Echo eventually realized that Narcissus was so in love with himself
that he could never love her. So she left him, and then she died of
a broken heart. She just became thinner and thinner, until all that
remained of her was her echo."

"You have a talent for butchering what could
have been a wonderful love story."

"On occasion, when you shout, you'll hear
Echo reply. She still can't shut up."

"Shut up, shut up!" Betty-Jo echoed.

Brad brushed back her hair, bit her on the
nape of the neck, and carried on with his story. "Narcissus,
meanwhile, couldn't leave the pool, because on days when it was
calm, he could see the love of his life—himself. He also starved to
death."

Betty-Jo made a face at Brad. "Your story
sucks," she said.

He turned her around, and ran his hands over
her. "Look in the mirror," he said. "You are sexy, hot and
wonderful, even more so inside than out. And I'm thrilled that you
like yourself. But there's a potential problem."

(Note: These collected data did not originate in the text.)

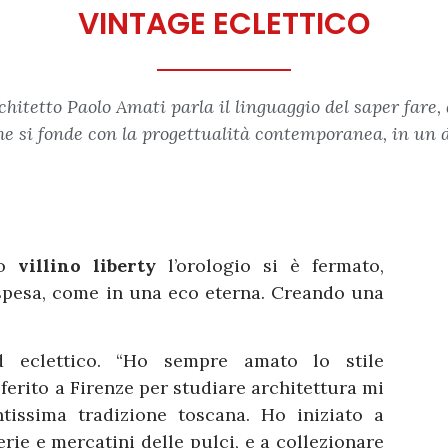
VINTAGE ECLETTICO
rchitetto Paolo Amati parla il linguaggio del saper fare,
che si fonde con la progettualità contemporanea, in un 
to
villino liberty
l’orologio si è fermato,
ospesa, come in una eco eterna. Creando una
ed eclettico. “Ho sempre amato lo stile
erito a Firenze per studiare architettura mi
ntissima tradizione toscana. Ho iniziato a
rerie e mercatini delle pulci, e a collezionare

"I'm not in love with myself!"

"Not yet. But do you remember when it used to
embarrass you to watch me play with you?"

"You have a point?"

"It doesn't embarrass you now."

The fire was alive and well in her eyes.
"What is this? True Confessions time!"

"No. It's a pendulum that could swing you out
over a pool of still water."

"Where, like Narcissus, I'll fall in love
with myself."

"It won't happen if you remember your bear's
name."

"I Love Only You Brad," said a chastened
Betty-Jo.

"Do you still want to do the centerfold
shoot?"

"No."

"Good—because now I can tell you the real
reason why I don't want you to undress for Playboy. I don't want my
soon-to-be wife revealing to the world what I want exclusively for
myself."

She was pleased for the first time since the
beginning of the centerfold discussion. "So you don't want your
neighbors coveting your ass? That ass being me," she said.

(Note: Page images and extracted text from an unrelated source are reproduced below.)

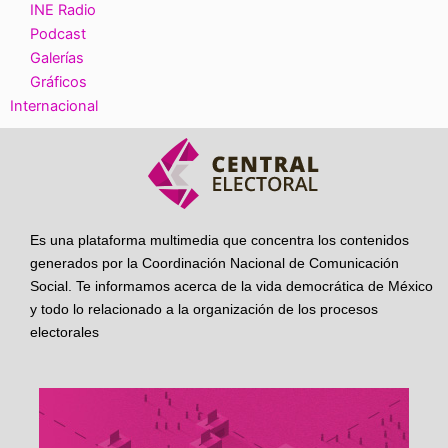
INE Radio
Podcast
Galerías
Gráficos
Internacional
Es una plataforma multimedia que concentra los contenidos
generados por la Coordinación Nacional de Comunicación
Social. Te informamos acerca de la vida democrática de México
y todo lo relacionado a la organización de los procesos
electorales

"It's a little late for that. Not only my
neighbors, but almost every man on this planet covets you—ass and
all. There's a poem about a showgirl that describes what I want to
guard against:

 

Her body was marvelous:

a miracle had fused it.

 

If I didn't know better, I'd swear that
Joseph March was writing about you. But then he goes on to say:

 

The whole world had seen it—

And a good part had used it.

 

It's there that you and the showgirl have to
part company. Only I get to see all of you, and use you."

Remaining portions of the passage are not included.